◆ Exercise requirements
Print nothing but the lines below starting at the line that holds "του υποδείξει να" and ending at the line that holds "Σήμερα είδαμε τις", including both, each exactly as written.
-*-
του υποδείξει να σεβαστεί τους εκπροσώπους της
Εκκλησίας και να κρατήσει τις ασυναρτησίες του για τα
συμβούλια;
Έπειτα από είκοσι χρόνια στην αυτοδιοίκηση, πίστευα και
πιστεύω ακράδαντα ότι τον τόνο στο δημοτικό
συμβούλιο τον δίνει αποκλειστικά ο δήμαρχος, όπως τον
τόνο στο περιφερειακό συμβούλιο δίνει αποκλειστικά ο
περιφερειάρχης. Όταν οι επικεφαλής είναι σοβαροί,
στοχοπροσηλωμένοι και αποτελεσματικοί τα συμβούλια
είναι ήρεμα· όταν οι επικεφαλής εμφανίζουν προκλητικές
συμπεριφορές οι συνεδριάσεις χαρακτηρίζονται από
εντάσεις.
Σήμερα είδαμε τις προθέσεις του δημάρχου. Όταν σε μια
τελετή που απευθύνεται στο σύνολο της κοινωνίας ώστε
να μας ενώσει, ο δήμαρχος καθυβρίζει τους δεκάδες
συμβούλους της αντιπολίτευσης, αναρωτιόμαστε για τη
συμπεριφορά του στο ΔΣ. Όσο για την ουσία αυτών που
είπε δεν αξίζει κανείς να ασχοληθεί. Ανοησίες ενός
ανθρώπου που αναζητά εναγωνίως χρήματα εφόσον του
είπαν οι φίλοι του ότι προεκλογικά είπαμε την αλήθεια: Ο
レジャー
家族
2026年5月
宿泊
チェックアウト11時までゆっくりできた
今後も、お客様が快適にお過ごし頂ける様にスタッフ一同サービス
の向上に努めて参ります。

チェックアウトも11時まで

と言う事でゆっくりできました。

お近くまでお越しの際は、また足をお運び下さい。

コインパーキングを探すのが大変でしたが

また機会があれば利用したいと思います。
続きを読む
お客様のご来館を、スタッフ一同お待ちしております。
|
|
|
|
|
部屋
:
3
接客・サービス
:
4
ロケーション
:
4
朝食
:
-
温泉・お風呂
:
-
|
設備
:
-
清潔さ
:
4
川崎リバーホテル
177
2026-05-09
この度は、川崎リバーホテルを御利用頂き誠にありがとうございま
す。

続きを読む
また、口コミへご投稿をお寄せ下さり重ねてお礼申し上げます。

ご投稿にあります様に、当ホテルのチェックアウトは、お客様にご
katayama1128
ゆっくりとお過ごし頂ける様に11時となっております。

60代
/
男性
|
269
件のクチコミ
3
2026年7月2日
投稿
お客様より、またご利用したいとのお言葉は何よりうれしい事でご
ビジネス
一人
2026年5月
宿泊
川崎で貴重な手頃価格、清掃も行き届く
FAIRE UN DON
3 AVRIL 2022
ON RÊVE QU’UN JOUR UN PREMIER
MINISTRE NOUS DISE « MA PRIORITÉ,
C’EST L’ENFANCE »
-*-
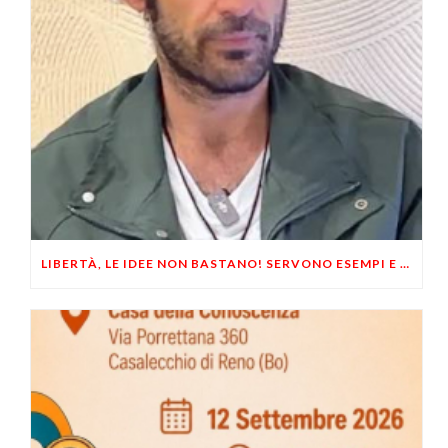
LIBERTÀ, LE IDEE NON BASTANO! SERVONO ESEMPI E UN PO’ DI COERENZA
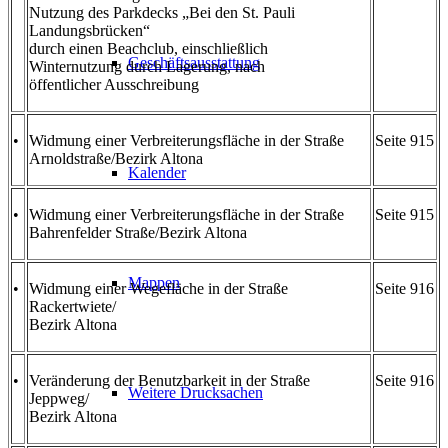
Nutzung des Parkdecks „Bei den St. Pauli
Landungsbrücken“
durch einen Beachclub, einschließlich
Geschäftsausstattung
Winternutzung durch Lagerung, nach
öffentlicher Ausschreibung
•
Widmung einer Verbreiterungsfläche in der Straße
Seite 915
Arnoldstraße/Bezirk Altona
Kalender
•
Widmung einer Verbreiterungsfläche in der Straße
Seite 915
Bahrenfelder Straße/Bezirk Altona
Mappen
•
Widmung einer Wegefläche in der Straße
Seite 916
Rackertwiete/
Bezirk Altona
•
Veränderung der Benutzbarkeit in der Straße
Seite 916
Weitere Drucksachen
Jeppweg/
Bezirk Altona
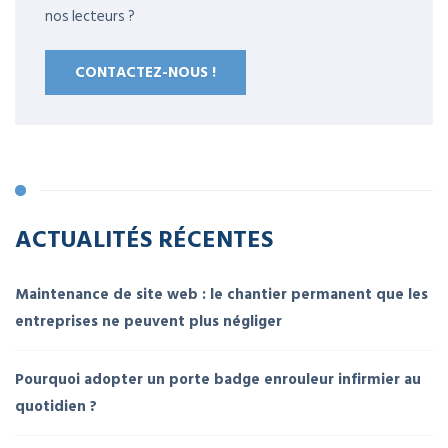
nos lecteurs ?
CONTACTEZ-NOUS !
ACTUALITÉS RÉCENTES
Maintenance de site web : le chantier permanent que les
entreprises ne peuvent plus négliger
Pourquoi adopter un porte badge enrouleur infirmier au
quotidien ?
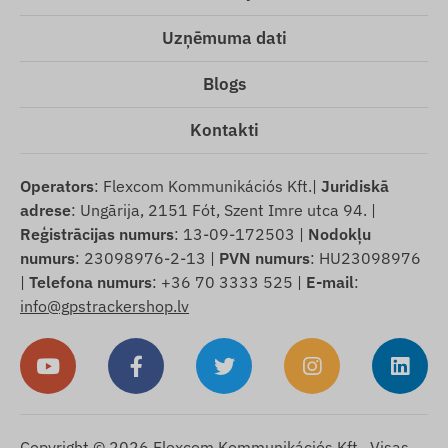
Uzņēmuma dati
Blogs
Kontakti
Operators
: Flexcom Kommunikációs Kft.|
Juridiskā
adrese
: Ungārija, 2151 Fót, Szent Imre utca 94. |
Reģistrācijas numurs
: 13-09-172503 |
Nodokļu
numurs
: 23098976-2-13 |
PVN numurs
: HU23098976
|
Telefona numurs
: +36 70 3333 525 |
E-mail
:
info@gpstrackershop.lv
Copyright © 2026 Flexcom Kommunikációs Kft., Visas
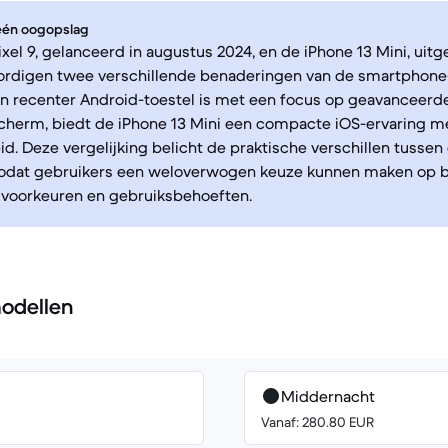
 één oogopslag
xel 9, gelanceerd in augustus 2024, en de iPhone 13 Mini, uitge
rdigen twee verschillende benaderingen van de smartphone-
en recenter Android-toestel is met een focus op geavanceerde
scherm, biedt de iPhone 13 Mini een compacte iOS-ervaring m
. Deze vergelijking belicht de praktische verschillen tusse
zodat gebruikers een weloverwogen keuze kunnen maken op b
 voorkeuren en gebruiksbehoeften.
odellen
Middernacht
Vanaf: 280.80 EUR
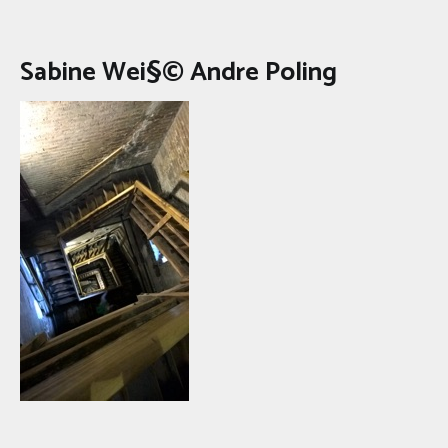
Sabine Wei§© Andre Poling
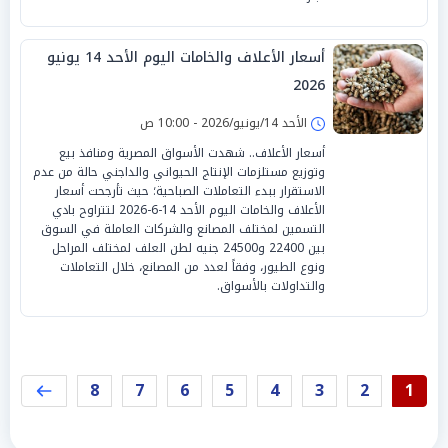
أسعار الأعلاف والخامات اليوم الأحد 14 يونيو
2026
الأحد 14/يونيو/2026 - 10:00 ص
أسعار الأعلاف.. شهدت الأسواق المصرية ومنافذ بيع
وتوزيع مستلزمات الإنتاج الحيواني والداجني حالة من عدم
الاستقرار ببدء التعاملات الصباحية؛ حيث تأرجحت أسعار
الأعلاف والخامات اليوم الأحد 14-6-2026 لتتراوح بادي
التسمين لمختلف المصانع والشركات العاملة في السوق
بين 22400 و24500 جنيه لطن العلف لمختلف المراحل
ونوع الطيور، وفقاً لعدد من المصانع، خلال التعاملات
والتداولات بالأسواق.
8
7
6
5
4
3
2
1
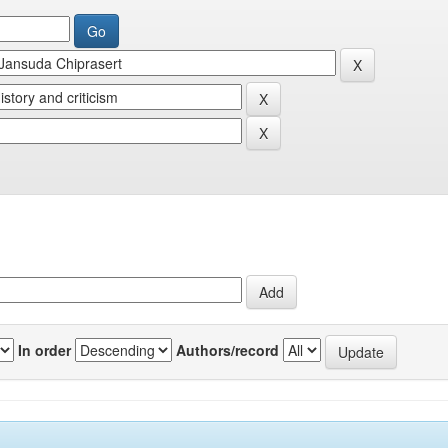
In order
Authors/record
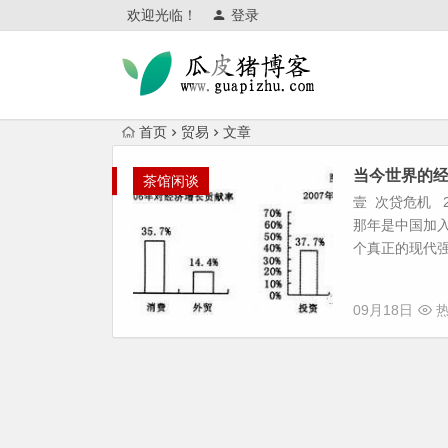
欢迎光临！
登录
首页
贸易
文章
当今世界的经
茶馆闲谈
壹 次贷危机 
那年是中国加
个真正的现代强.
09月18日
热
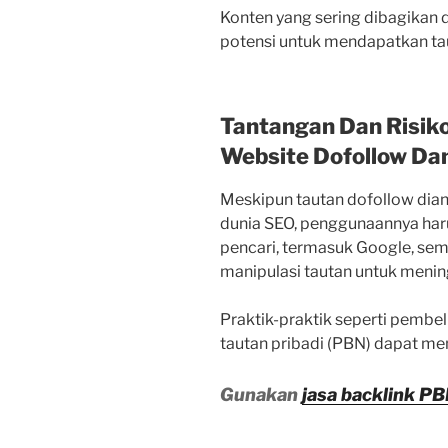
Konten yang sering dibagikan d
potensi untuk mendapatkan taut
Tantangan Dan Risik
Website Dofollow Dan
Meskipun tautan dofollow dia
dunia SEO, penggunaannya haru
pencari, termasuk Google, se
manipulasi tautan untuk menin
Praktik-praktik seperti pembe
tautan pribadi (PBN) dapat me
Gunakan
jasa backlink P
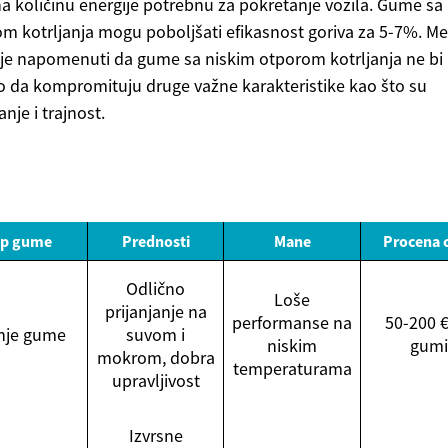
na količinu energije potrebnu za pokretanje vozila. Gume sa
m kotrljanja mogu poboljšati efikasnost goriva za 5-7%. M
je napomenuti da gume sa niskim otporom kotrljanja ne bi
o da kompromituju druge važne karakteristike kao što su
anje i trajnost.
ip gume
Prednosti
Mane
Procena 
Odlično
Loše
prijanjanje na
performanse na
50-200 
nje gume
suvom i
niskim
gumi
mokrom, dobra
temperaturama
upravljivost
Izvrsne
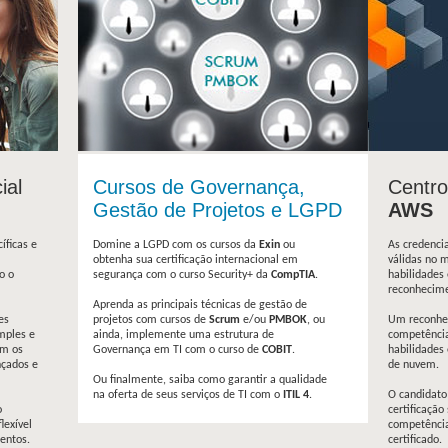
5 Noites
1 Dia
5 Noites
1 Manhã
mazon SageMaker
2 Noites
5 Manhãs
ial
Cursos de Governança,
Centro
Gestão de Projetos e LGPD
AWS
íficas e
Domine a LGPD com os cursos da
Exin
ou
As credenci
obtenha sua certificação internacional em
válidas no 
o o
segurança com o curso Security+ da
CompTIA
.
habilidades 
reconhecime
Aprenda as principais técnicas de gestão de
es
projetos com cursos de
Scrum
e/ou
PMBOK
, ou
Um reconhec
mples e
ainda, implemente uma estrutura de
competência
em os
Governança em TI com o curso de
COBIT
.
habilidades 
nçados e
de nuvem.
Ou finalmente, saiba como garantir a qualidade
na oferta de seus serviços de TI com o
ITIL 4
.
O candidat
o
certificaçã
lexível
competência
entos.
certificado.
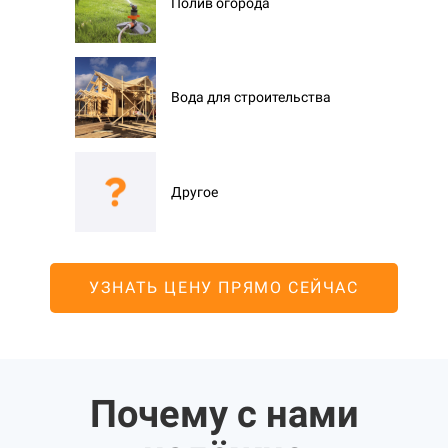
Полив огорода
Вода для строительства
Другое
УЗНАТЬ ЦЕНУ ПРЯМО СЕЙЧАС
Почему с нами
-*-
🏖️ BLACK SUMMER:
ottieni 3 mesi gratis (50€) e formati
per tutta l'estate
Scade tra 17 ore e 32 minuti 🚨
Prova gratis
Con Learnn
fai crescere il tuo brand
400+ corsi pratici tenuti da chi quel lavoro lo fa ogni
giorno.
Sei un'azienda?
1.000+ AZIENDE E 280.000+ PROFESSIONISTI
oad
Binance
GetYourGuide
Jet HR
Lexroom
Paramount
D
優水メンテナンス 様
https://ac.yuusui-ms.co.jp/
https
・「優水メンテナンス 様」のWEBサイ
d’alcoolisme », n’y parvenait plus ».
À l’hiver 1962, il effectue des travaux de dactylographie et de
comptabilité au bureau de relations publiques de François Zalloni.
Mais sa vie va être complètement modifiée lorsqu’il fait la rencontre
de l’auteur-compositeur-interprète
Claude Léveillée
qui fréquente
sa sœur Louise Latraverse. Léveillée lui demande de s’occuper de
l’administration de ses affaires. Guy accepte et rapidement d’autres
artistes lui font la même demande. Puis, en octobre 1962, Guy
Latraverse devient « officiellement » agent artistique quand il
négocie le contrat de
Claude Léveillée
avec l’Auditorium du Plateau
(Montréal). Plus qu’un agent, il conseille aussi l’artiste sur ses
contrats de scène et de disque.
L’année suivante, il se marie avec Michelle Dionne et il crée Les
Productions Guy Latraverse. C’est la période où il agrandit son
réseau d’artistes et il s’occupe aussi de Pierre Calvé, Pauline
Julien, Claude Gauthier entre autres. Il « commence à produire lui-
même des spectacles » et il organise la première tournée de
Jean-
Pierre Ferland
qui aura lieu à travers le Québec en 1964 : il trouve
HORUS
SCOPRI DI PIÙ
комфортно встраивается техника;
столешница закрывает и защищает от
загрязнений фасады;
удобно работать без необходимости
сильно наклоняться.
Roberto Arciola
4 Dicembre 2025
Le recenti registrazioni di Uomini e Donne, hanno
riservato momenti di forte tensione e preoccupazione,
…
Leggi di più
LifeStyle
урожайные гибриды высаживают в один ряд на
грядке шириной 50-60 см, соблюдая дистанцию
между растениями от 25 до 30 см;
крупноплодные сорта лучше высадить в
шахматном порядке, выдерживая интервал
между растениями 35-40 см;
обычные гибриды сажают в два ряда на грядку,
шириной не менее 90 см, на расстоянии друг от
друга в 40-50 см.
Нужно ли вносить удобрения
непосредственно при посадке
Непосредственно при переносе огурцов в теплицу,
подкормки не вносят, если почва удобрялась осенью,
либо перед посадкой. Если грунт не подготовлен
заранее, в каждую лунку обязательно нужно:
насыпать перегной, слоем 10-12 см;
-*-
◆ Exercise output
του υποδείξει να σεβαστεί τους εκπροσώπους της
Εκκλησίας και να κρατήσει τις ασυναρτησίες του για τα
συμβούλια;
Έπειτα από είκοσι χρόνια στην αυτοδιοίκηση, πίστευα και
πιστεύω ακράδαντα ότι τον τόνο στο δημοτικό
συμβούλιο τον δίνει αποκλειστικά ο δήμαρχος, όπως τον
τόνο στο περιφερειακό συμβούλιο δίνει αποκλειστικά ο
περιφερειάρχης. Όταν οι επικεφαλής είναι σοβαροί,
στοχοπροσηλωμένοι και αποτελεσματικοί τα συμβούλια
είναι ήρεμα· όταν οι επικεφαλής εμφανίζουν προκλητικές
συμπεριφορές οι συνεδριάσεις χαρακτηρίζονται από
εντάσεις.
Σήμερα είδαμε τις προθέσεις του δημάρχου. Όταν σε μια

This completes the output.